Task item
Please copy every line with the string "Step" from the entries below.

Start of Data records

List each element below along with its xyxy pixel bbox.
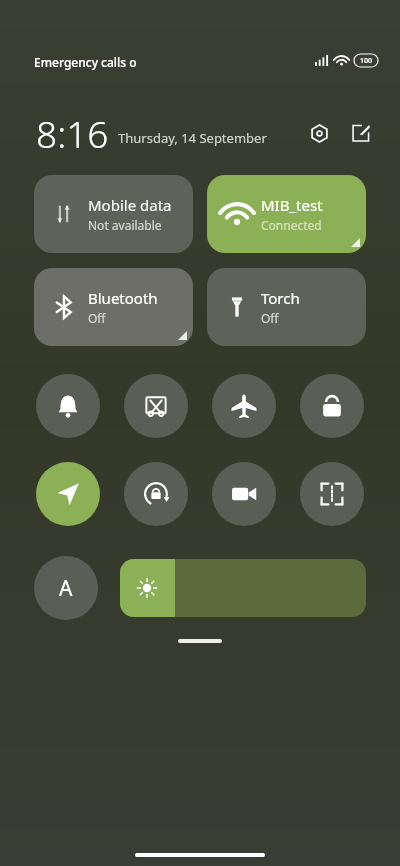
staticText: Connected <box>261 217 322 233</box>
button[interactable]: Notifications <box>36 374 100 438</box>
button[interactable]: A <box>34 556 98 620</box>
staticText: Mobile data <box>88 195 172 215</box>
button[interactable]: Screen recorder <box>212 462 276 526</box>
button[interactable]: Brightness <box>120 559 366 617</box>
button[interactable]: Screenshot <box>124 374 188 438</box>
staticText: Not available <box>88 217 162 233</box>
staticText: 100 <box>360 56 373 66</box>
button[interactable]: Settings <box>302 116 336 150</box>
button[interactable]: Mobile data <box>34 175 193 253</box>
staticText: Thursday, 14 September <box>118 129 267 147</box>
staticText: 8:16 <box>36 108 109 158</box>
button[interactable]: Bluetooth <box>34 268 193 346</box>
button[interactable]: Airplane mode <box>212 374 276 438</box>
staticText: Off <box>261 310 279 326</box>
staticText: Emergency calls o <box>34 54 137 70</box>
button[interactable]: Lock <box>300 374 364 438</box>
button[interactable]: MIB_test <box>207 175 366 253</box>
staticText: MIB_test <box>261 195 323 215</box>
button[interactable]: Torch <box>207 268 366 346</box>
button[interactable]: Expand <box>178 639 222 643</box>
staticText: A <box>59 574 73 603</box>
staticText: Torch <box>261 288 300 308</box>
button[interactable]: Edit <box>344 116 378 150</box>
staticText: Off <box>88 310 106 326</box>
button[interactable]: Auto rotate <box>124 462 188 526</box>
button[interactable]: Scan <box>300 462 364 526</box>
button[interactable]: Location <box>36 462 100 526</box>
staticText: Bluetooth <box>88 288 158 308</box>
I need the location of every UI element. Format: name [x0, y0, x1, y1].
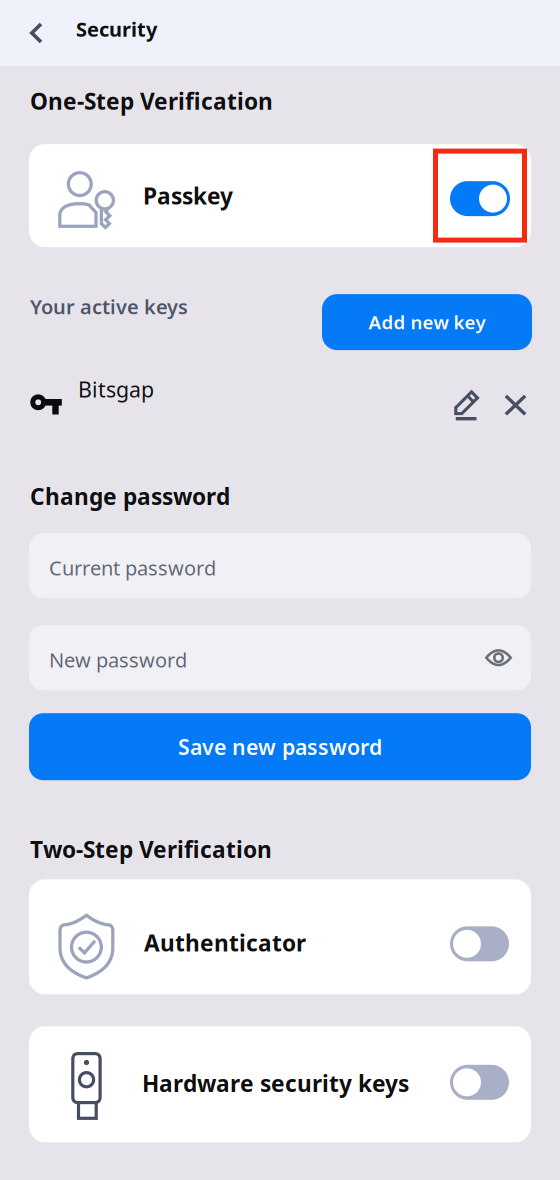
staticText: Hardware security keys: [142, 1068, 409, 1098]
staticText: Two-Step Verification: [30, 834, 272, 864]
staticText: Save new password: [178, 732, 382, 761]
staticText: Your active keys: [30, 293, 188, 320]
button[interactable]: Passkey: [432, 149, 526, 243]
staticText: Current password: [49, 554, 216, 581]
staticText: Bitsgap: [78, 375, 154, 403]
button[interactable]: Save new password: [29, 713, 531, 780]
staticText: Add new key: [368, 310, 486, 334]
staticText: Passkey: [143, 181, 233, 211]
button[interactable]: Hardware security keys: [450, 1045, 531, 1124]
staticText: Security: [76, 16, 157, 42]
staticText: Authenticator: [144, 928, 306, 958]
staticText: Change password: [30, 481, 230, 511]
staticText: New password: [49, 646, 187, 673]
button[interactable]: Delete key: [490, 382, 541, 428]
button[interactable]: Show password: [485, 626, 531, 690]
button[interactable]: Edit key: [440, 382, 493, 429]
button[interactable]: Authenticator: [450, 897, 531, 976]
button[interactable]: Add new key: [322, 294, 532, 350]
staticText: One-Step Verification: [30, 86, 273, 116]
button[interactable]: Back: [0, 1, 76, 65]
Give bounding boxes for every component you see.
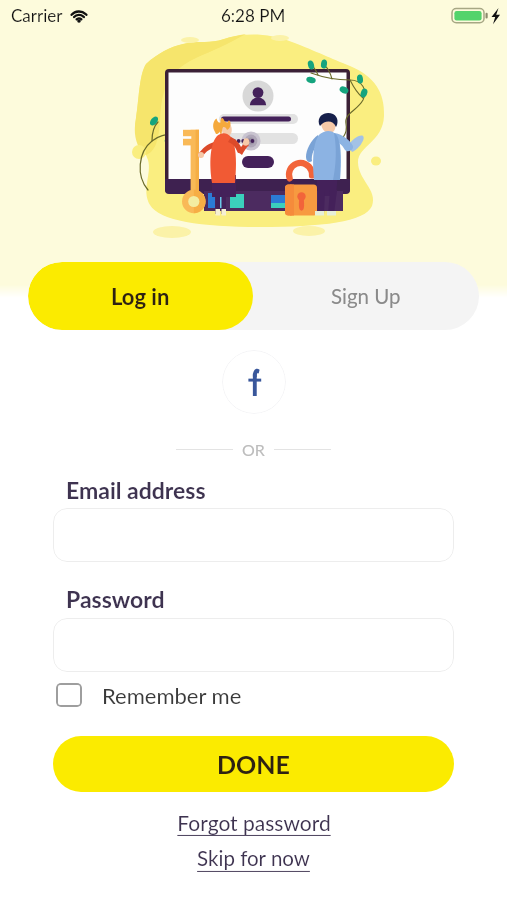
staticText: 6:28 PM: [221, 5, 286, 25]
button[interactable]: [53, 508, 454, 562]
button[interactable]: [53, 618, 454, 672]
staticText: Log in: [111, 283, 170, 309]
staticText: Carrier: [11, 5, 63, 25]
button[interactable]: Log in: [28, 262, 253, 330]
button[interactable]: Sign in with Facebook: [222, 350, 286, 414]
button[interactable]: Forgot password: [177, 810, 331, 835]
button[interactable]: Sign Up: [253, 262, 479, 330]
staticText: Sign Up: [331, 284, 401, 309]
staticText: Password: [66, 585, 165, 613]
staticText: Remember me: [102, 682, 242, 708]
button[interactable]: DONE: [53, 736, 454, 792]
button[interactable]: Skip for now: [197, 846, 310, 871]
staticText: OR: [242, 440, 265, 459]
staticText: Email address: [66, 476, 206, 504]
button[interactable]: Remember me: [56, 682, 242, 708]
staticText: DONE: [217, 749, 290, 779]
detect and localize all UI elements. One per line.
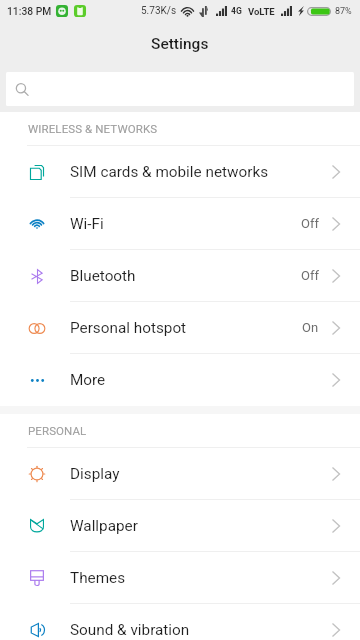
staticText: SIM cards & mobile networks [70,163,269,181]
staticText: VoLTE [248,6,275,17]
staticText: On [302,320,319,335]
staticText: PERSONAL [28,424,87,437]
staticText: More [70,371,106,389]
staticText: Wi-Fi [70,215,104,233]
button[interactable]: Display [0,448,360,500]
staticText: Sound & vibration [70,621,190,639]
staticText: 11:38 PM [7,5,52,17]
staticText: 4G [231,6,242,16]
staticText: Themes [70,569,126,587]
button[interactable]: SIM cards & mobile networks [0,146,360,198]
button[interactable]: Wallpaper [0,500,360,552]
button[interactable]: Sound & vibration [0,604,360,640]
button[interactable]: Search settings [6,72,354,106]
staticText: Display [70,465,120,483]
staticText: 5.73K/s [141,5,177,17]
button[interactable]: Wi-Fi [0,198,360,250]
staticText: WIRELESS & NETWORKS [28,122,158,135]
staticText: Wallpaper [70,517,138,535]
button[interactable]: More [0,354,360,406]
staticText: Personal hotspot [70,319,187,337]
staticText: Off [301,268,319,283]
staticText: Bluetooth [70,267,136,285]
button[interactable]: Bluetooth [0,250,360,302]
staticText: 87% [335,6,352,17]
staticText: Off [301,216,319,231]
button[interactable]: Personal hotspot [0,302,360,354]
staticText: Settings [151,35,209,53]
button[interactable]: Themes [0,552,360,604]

End of Data records

Answer space
staticText: Two-Step Verification: [30, 834, 272, 864]
staticText: One-Step Verification: [30, 86, 273, 116]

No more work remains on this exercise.